[Saved data entries]

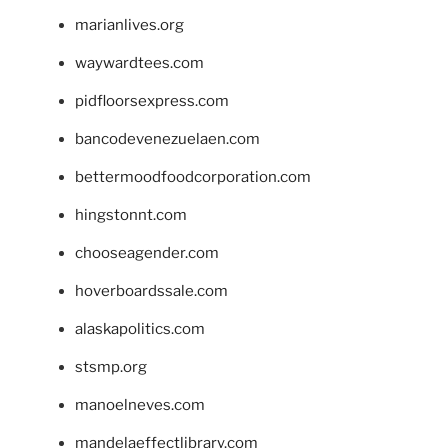
marianlives.org
waywardtees.com
pidfloorsexpress.com
bancodevenezuelaen.com
bettermoodfoodcorporation.com
hingstonnt.com
chooseagender.com
hoverboardssale.com
alaskapolitics.com
stsmp.org
manoelneves.com
mandelaeffectlibrary.com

### Your objective
Print verbatim every line above, apart from the pictures.

### Answer below
marianlives.org
waywardtees.com
pidfloorsexpress.com
bancodevenezuelaen.com
bettermoodfoodcorporation.com
hingstonnt.com
chooseagender.com
hoverboardssale.com
alaskapolitics.com
stsmp.org
manoelneves.com
mandelaeffectlibrary.com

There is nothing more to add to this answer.